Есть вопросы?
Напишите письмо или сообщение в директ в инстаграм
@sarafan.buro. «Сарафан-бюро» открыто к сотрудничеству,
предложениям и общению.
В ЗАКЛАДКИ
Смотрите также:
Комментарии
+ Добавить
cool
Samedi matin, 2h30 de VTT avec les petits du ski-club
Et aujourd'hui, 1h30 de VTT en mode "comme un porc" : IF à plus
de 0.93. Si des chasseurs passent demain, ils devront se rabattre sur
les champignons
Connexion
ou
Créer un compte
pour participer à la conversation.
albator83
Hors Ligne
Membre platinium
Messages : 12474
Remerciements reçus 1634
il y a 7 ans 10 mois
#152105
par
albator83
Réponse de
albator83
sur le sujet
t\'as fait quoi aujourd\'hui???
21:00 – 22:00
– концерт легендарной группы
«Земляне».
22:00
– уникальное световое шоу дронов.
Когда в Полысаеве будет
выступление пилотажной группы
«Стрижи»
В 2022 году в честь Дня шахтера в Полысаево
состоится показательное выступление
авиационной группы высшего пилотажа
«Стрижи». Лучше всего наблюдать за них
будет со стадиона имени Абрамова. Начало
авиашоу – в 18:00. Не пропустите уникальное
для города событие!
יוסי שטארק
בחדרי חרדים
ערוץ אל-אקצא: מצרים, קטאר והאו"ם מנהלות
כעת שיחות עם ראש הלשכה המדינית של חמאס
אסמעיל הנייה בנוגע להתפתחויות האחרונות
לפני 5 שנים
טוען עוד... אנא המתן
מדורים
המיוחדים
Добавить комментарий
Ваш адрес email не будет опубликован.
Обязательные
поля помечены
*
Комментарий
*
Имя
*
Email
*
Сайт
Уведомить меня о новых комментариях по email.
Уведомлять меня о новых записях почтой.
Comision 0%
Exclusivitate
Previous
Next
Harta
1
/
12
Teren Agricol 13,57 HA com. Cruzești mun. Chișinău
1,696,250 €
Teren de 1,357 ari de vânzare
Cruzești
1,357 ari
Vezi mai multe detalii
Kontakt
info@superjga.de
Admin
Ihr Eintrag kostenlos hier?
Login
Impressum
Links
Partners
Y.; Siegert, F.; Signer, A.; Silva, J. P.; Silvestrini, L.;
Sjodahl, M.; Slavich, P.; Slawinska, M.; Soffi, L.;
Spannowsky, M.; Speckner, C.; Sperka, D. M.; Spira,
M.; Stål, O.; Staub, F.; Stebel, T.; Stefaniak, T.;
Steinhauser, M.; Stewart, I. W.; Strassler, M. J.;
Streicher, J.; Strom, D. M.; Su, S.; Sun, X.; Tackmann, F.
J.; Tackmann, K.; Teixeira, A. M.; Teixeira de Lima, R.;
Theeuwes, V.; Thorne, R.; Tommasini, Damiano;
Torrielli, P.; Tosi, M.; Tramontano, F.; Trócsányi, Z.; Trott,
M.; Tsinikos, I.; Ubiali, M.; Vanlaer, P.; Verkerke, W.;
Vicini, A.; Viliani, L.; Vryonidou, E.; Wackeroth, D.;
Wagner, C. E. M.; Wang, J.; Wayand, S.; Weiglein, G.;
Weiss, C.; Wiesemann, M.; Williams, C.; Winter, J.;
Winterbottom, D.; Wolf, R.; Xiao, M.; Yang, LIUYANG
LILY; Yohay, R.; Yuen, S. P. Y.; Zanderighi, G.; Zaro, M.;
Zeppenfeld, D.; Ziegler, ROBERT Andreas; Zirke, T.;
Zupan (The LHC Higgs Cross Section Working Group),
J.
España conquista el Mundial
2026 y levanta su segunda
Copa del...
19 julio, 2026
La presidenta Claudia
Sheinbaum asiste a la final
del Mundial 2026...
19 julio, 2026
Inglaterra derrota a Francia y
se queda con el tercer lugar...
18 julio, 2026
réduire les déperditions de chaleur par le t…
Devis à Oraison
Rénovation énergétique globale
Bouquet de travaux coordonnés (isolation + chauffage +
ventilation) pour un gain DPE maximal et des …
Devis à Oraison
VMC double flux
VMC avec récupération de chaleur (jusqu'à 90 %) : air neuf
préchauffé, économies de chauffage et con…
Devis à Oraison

- EXERCISE DESCRIPTION: An exact repeat of all the entries above is required.

- REPLY:
Есть вопросы?
Напишите письмо или сообщение в директ в инстаграм
@sarafan.buro. «Сарафан-бюро» открыто к сотрудничеству,
предложениям и общению.
В ЗАКЛАДКИ
Смотрите также:
Комментарии
+ Добавить
cool
Samedi matin, 2h30 de VTT avec les petits du ski-club
Et aujourd'hui, 1h30 de VTT en mode "comme un porc" : IF à plus
de 0.93. Si des chasseurs passent demain, ils devront se rabattre sur
les champignons
Connexion
ou
Créer un compte
pour participer à la conversation.
albator83
Hors Ligne
Membre platinium
Messages : 12474
Remerciements reçus 1634
il y a 7 ans 10 mois
#152105
par
albator83
Réponse de
albator83
sur le sujet
t\'as fait quoi aujourd\'hui???
21:00 – 22:00
– концерт легендарной группы
«Земляне».
22:00
– уникальное световое шоу дронов.
Когда в Полысаеве будет
выступление пилотажной группы
«Стрижи»
В 2022 году в честь Дня шахтера в Полысаево
состоится показательное выступление
авиационной группы высшего пилотажа
«Стрижи». Лучше всего наблюдать за них
будет со стадиона имени Абрамова. Начало
авиашоу – в 18:00. Не пропустите уникальное
для города событие!
יוסי שטארק
בחדרי חרדים
ערוץ אל-אקצא: מצרים, קטאר והאו"ם מנהלות
כעת שיחות עם ראש הלשכה המדינית של חמאס
אסמעיל הנייה בנוגע להתפתחויות האחרונות
לפני 5 שנים
טוען עוד... אנא המתן
מדורים
המיוחדים
Добавить комментарий
Ваш адрес email не будет опубликован.
Обязательные
поля помечены
*
Комментарий
*
Имя
*
Email
*
Сайт
Уведомить меня о новых комментариях по email.
Уведомлять меня о новых записях почтой.
Comision 0%
Exclusivitate
Previous
Next
Harta
1
/
12
Teren Agricol 13,57 HA com. Cruzești mun. Chișinău
1,696,250 €
Teren de 1,357 ari de vânzare
Cruzești
1,357 ari
Vezi mai multe detalii
Kontakt
info@superjga.de
Admin
Ihr Eintrag kostenlos hier?
Login
Impressum
Links
Partners
Y.; Siegert, F.; Signer, A.; Silva, J. P.; Silvestrini, L.;
Sjodahl, M.; Slavich, P.; Slawinska, M.; Soffi, L.;
Spannowsky, M.; Speckner, C.; Sperka, D. M.; Spira,
M.; Stål, O.; Staub, F.; Stebel, T.; Stefaniak, T.;
Steinhauser, M.; Stewart, I. W.; Strassler, M. J.;
Streicher, J.; Strom, D. M.; Su, S.; Sun, X.; Tackmann, F.
J.; Tackmann, K.; Teixeira, A. M.; Teixeira de Lima, R.;
Theeuwes, V.; Thorne, R.; Tommasini, Damiano;
Torrielli, P.; Tosi, M.; Tramontano, F.; Trócsányi, Z.; Trott,
M.; Tsinikos, I.; Ubiali, M.; Vanlaer, P.; Verkerke, W.;
Vicini, A.; Viliani, L.; Vryonidou, E.; Wackeroth, D.;
Wagner, C. E. M.; Wang, J.; Wayand, S.; Weiglein, G.;
Weiss, C.; Wiesemann, M.; Williams, C.; Winter, J.;
Winterbottom, D.; Wolf, R.; Xiao, M.; Yang, LIUYANG
LILY; Yohay, R.; Yuen, S. P. Y.; Zanderighi, G.; Zaro, M.;
Zeppenfeld, D.; Ziegler, ROBERT Andreas; Zirke, T.;
Zupan (The LHC Higgs Cross Section Working Group),
J.
España conquista el Mundial
2026 y levanta su segunda
Copa del...
19 julio, 2026
La presidenta Claudia
Sheinbaum asiste a la final
del Mundial 2026...
19 julio, 2026
Inglaterra derrota a Francia y
se queda con el tercer lugar...
18 julio, 2026
réduire les déperditions de chaleur par le t…
Devis à Oraison
Rénovation énergétique globale
Bouquet de travaux coordonnés (isolation + chauffage +
ventilation) pour un gain DPE maximal et des …
Devis à Oraison
VMC double flux
VMC avec récupération de chaleur (jusqu'à 90 %) : air neuf
préchauffé, économies de chauffage et con…
Devis à Oraison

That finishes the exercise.